• Curr Drug Abuse Rev · Jan 2014

    What can neuroscience tell us about the potential of psychedelics in healthcare? How the neurophenomenology of psychedelics research could help us to flourish throughout our lives, as well as to enhance our dying.

    • Robin Mackenzie.
    • Kent Law School, University of Kent, Canterbury, CT2 7NY, UK. R.Mackenzie@kent.ac.uk.
    • Curr Drug Abuse Rev. 2014 Jan 1; 7 (3): 136-45.
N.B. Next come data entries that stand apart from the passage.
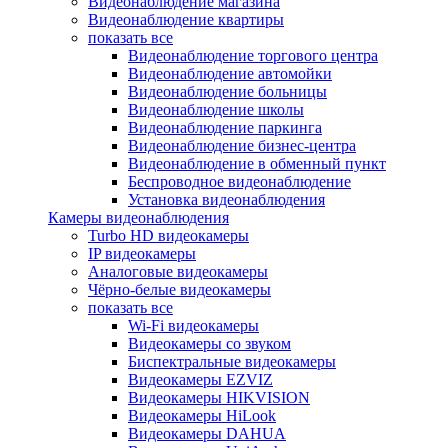
Видеонаблюдение магазина
Видеонаблюдение квартиры
показать все
Видеонаблюдение торгового центра
Видеонаблюдение автомойки
Видеонаблюдение больницы
Видеонаблюдение школы
Видеонаблюдение паркинга
Видеонаблюдение бизнес-центра
Видеонаблюдение в обменный пункт
Беспроводное видеонаблюдение
Установка видеонаблюдения
Камеры видеонаблюдения
Turbo HD видеокамеры
IP видеокамеры
Аналоговые видеокамеры
Чёрно-белые видеокамеры
показать все
Wi-Fi видеокамеры
Видеокамеры со звуком
Биспектральные видеокамеры
Видеокамеры EZVIZ
Видеокамеры HIKVISION
Видеокамеры HiLook
Видеокамеры DAHUA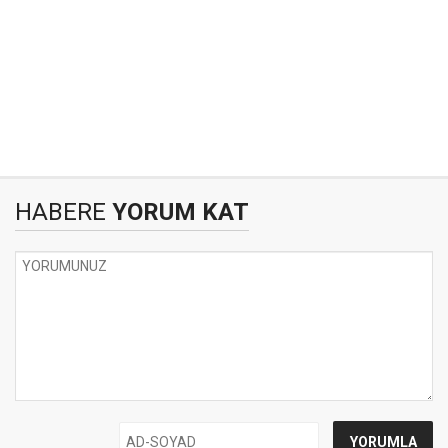
HABERE
YORUM KAT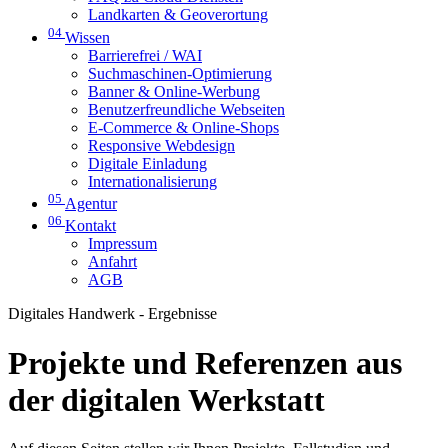
Landkarten & Geoverortung
04
Wissen
Barrierefrei / WAI
Suchmaschinen-Optimierung
Banner & Online-Werbung
Benutzerfreundliche Webseiten
E-Commerce & Online-Shops
Responsive Webdesign
Digitale Einladung
Internationalisierung
05
Agentur
06
Kontakt
Impressum
Anfahrt
AGB
Digitales Handwerk - Ergebnisse
Projekte und Referenzen aus
der digitalen Werkstatt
    AbstractHealth-related psychedelic research should focus on helping us flourish, not just remedying ill-health or addiction. We don't know enough about how psychedelics could enhance human flourishing. Factors promoting health-through-flourishing include finding meaning in life, spiritual practices, comfortable levels of social bonds, emotionally/physically satisfying sex in a long-term monogamous relationship and control over one's daily life. Psychedelic research could find more. Neuroscience anchors psychedelic research into disease and disorder, e.g. addiction, PSTD, migraine, anxiety, pain etc. Neurophenomenological psychedelics research could illuminate relationships between health, ASC/NOSCs and cognitive liberty to promote human flourishing. If we accept the self as an epiphenomenon of subsystems within the brain, we 'know' 'unconsciously', but are not aware of, many things which affect our lives profoundly. These include control over identifying, remembering and forgetting our states of mind and how to move between them. A prerequisite for integrated investigations into ASC/NOSCs is the establishment of a taxonomic knowledge base which lists, categorises and characterises ASC/NOSCs to enable us to choose specific states of mind and move securely among them. Or, in other words, to enable us to exercise our cognitive liberty safely. I believe that human health and flourishing would be enhanced were we able to direct our states of being by consciously choosing them. Given the promise of mindfulness techniques to enhance our health, happiness and spiritual growth, constructing both personal and generic classifications of salient ASC/NOSCs makes sense. Laws need to change. The neuroscience of pleasure, love, spirituality, decision-making, pattern recognition and location of meaning should inform health-enhancing psychedelic research while promoting flourishing through cognitive liberty. As part of cognitive liberty, our end-of-life choices should include how we die. In other words, our idea of the good death should include access to psychedelics. Dying high is increasingly likely to become a popular choice as baby boomers age and place their economic clout behind the reform of end-of-life laws as well as drug laws. Achieving such crucial legal changes depends partly on the ability to produce research to anchor evidence based law and policy. Research into psychedelics, ASC/NOSCs and the neurobiology of the dying process is essential.